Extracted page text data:

########################################

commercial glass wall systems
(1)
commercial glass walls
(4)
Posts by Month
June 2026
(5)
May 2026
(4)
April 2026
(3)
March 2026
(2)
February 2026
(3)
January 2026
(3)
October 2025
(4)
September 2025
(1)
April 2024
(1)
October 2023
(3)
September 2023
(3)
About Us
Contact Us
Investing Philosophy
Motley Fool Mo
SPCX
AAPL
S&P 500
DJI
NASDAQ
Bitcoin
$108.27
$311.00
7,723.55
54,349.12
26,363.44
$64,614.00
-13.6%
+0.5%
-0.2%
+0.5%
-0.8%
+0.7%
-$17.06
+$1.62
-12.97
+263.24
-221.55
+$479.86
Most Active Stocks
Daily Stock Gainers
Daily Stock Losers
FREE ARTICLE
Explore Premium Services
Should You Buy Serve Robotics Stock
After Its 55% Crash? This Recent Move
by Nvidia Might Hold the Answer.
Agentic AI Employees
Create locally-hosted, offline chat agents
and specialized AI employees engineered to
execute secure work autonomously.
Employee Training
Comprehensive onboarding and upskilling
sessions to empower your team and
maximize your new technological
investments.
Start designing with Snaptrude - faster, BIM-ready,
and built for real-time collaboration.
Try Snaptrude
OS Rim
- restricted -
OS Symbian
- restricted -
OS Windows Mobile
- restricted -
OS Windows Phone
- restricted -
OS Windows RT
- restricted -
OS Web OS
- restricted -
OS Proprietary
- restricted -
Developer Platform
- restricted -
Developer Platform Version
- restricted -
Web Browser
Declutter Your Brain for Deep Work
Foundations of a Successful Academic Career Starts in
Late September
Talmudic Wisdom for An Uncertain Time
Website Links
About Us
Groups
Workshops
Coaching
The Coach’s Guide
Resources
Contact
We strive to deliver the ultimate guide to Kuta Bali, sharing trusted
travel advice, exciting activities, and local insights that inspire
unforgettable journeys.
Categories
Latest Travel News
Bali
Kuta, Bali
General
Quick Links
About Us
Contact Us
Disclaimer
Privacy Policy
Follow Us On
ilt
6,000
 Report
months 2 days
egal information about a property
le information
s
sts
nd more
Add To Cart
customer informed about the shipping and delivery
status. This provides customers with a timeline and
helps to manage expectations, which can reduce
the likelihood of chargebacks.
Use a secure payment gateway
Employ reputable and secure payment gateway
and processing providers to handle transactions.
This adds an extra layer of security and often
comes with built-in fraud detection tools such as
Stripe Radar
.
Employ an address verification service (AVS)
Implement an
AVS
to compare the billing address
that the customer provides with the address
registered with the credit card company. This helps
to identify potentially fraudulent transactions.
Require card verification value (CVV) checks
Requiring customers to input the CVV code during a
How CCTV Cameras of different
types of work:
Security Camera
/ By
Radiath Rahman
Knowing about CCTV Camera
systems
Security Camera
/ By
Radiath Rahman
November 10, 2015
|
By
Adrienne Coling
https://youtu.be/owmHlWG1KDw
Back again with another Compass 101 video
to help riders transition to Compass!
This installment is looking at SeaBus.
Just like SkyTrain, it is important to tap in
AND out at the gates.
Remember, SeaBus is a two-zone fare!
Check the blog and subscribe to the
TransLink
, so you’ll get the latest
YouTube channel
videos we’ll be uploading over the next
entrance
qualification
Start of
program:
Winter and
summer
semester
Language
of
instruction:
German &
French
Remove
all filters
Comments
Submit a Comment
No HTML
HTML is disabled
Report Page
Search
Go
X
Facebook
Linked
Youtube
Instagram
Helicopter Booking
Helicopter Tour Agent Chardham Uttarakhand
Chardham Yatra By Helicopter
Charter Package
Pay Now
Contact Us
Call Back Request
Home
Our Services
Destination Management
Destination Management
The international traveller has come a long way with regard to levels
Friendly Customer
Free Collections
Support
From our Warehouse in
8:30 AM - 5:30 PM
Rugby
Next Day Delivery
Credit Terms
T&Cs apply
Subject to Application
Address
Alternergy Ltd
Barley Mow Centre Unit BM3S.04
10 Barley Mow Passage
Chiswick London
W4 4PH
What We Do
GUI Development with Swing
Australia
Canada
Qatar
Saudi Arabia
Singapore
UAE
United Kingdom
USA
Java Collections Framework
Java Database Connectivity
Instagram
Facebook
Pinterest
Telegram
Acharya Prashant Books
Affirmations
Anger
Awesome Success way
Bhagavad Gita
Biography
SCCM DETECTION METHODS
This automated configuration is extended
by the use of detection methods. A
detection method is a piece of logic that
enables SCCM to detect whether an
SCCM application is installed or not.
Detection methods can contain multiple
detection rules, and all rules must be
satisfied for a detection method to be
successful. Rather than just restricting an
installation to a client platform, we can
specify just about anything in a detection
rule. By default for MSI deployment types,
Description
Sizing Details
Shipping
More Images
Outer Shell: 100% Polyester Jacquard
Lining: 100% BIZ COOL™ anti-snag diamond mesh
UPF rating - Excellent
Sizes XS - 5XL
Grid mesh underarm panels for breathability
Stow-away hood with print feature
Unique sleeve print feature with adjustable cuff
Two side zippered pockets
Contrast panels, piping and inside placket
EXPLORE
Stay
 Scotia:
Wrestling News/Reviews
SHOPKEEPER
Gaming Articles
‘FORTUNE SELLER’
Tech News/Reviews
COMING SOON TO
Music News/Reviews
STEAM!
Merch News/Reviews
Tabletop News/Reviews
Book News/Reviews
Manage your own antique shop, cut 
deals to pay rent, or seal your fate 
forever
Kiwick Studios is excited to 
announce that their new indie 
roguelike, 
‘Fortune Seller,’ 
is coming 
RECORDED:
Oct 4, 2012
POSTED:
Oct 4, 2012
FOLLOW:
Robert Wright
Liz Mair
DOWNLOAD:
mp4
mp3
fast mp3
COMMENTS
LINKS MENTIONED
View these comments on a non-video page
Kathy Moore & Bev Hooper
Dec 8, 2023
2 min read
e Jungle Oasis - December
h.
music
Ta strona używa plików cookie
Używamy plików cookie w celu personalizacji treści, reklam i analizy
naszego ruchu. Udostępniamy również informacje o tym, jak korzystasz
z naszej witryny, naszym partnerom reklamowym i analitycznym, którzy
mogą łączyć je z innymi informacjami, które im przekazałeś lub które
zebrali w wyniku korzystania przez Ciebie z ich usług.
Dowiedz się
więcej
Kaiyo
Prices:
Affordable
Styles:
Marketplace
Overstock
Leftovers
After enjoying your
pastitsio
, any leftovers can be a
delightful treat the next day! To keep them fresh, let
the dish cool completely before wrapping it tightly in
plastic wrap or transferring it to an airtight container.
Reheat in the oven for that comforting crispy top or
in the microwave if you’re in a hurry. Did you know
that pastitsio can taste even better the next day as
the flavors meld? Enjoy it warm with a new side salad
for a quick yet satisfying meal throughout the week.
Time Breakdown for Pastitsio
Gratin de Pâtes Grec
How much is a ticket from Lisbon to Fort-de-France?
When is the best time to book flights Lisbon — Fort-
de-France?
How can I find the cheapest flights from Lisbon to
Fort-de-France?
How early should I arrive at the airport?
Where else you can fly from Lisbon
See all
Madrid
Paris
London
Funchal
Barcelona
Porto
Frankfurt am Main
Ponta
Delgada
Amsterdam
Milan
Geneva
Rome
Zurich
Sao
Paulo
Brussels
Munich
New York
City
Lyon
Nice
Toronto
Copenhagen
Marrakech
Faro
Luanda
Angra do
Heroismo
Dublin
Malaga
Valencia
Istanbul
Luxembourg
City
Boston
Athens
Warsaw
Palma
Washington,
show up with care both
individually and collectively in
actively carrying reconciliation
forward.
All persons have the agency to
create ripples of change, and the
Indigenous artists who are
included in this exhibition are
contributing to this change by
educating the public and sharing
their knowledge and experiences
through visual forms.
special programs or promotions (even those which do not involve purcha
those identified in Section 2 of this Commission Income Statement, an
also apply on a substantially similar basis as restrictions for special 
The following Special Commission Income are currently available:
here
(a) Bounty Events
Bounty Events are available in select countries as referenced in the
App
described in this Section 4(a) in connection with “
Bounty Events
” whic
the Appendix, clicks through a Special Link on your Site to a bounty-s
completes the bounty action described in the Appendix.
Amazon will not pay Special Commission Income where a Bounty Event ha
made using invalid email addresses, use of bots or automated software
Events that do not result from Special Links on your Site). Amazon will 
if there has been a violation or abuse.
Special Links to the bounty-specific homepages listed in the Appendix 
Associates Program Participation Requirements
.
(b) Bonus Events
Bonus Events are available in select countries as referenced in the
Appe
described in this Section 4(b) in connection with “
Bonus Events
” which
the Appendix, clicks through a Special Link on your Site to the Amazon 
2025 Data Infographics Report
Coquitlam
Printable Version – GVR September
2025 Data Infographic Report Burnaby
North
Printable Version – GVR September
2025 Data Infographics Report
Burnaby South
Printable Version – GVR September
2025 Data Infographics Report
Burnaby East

########################################

WORK TO BE COMPLETED:
Find every line in the records that uses the string "Compass", then copy it.

WRITTEN ANSWER:
Back again with another Compass 101 video
to help riders transition to Compass!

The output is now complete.